Assigned task —
Leave out every picture and set down, exactly, the lines below from the one holding "首任中國金監總局長李雲澤去職 證實涉嚴重" up to and including the one holding "Đăng ký thành viên".

[[ Material supplied, beginning ]]

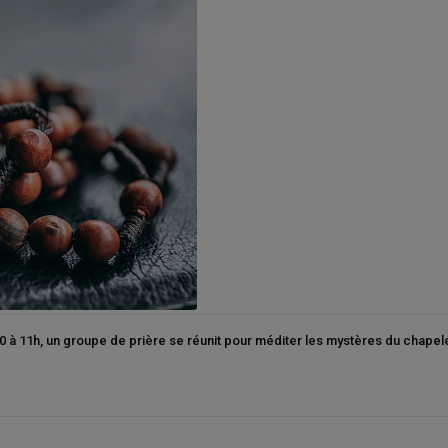
0 à 11h, un groupe de prière se réunit pour méditer les mystères du chapele
x
14-15 août ASSOMPTION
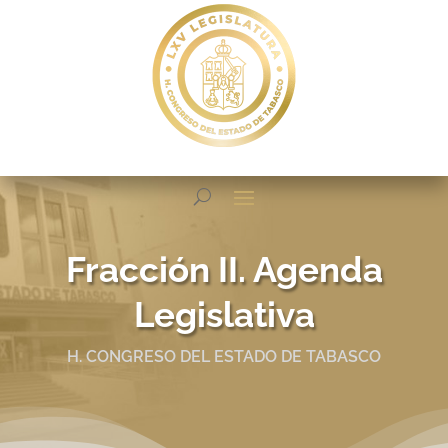
Fracción II. Agenda
Legislativa
H. CONGRESO DEL ESTADO DE TABASCO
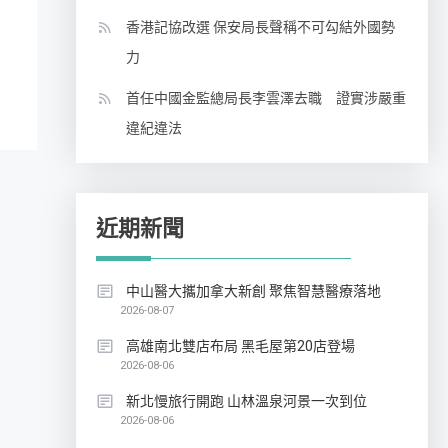
香港記協改選 保安局長聲稱不可勾結外國勢
力
首任中國金監總局長李雲澤去職 證實涉嚴重
違紀違法
近期新聞
中山醫大攜加拿大新創 聚焦智慧醫療落地
2026-08-07
高雄南北雙店布局 黑毛屋第20店登場
2026-08-06
新北慢旅行開跑 山林溫泉河景一次到位
2026-08-06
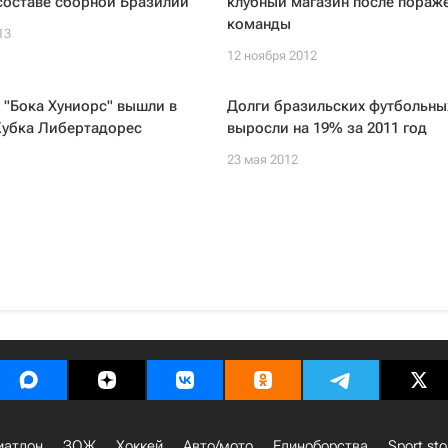
составе сборной Бразилии
клубный магазин после пораж
команды
13
12 ноября 2012
 "Бока Хуниорс" вышли в
Долги бразильских футбольны
Кубка Либертадорес
выросли на 19% за 2011 год
23 мая 2012
иатлон
ЗОЖ
Хоккей
Авто/мото
Единоборства
Sport sto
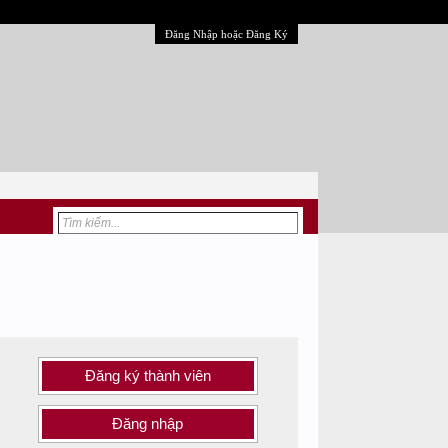
Đăng Nhập hoặc Đăng Ký
Đăng ký thành viên
Đăng nhập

[[ Material supplied, end ]]

Answer box —
首任中國金監總局長李雲澤去職 證實涉嚴重
違紀違法
近期新聞
中山醫大攜加拿大新創 聚焦智慧醫療落地
2026-08-07
高雄南北雙店布局 黑毛屋第20店登場
2026-08-06
新北慢旅行開跑 山林溫泉河景一次到位
2026-08-06
составе сборной Бразилии
клубный магазин после пораж
команды
13
12 ноября 2012
 "Бока Хуниорс" вышли в
Долги бразильских футбольны
Кубка Либертадорес
выросли на 19% за 2011 год
23 мая 2012
иатлон
ЗОЖ
Хоккей
Авто/мото
Единоборства
Sport sto
Đăng Nhập hoặc Đăng Ký
Đăng ký thành viên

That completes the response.